What you will do: A single number is the answer here: the count of lines in the data below that include the word "sudah".

Stored data:
* * * * *

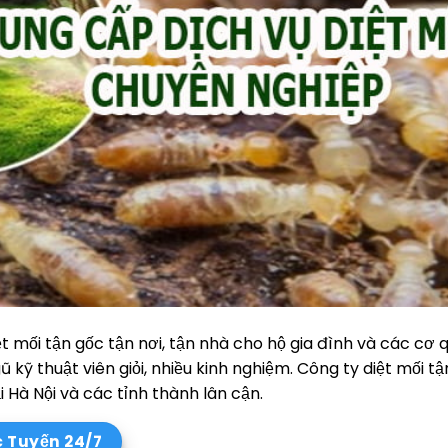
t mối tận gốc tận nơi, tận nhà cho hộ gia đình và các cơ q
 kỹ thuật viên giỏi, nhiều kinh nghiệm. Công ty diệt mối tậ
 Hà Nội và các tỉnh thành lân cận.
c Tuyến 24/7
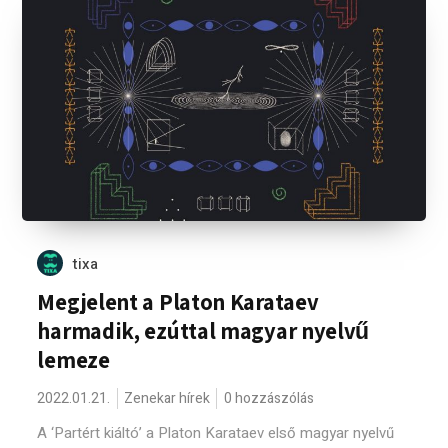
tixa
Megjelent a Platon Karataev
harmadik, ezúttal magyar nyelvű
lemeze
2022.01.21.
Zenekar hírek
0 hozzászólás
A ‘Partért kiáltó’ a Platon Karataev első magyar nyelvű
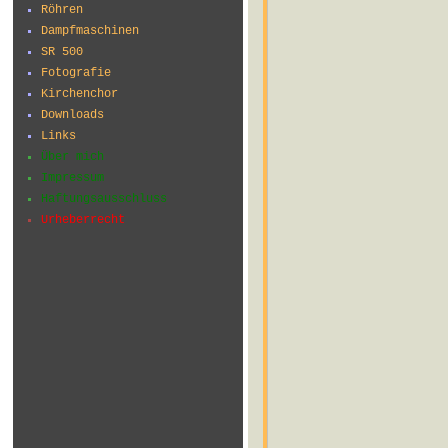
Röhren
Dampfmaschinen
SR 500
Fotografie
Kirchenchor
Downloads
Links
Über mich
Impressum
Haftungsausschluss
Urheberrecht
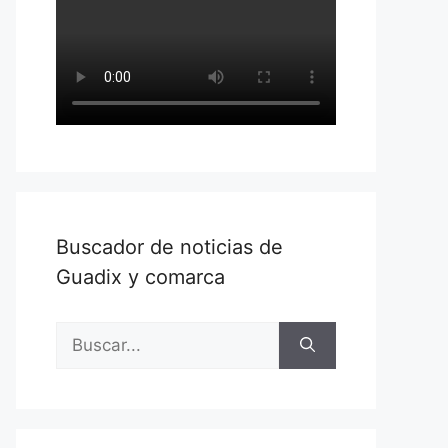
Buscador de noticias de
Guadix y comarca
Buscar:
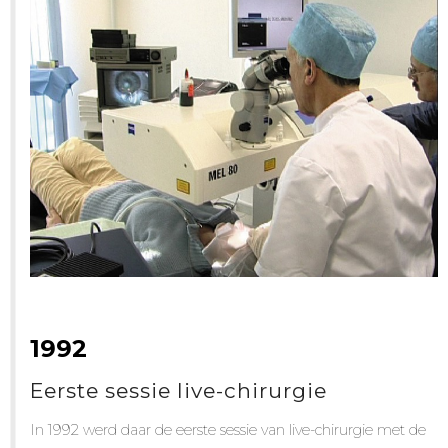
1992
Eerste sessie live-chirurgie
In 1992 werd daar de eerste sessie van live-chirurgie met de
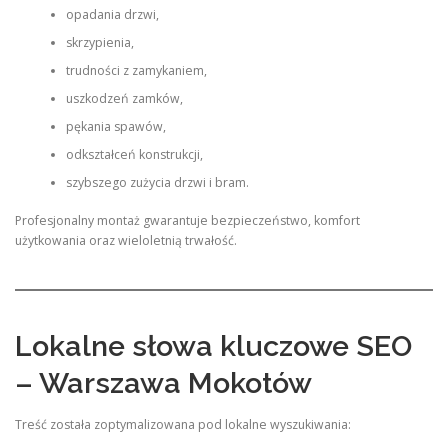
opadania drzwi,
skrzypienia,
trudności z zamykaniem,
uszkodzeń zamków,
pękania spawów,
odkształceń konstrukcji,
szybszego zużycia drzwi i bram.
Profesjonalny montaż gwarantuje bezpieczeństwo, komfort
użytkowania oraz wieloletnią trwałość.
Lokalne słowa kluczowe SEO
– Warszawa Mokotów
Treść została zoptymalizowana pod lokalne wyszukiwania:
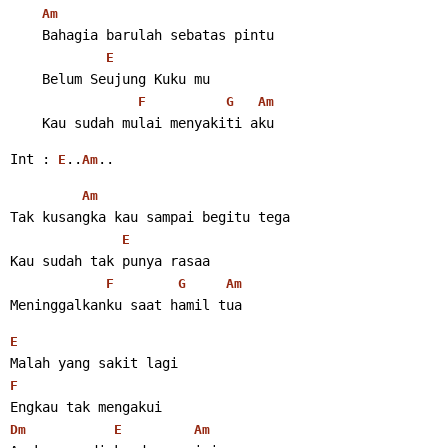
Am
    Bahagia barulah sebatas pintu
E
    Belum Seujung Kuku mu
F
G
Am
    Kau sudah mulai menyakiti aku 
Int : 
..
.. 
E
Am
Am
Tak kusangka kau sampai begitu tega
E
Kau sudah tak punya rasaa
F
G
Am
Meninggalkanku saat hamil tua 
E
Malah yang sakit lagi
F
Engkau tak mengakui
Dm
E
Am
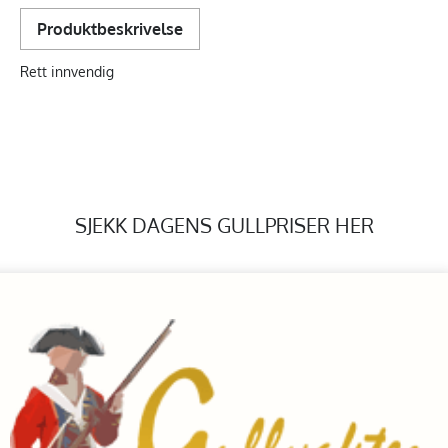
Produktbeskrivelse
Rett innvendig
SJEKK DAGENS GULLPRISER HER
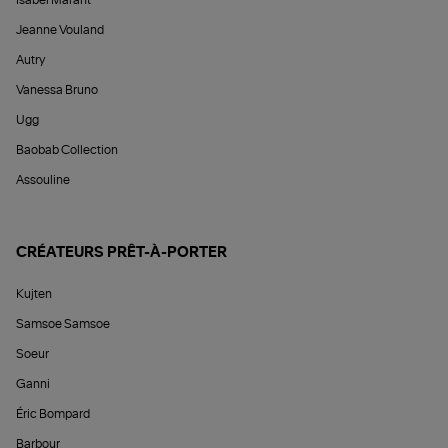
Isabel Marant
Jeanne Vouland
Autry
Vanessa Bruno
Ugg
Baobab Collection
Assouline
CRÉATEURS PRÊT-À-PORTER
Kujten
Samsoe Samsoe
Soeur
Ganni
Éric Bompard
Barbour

* * * * *

Solved problem: 2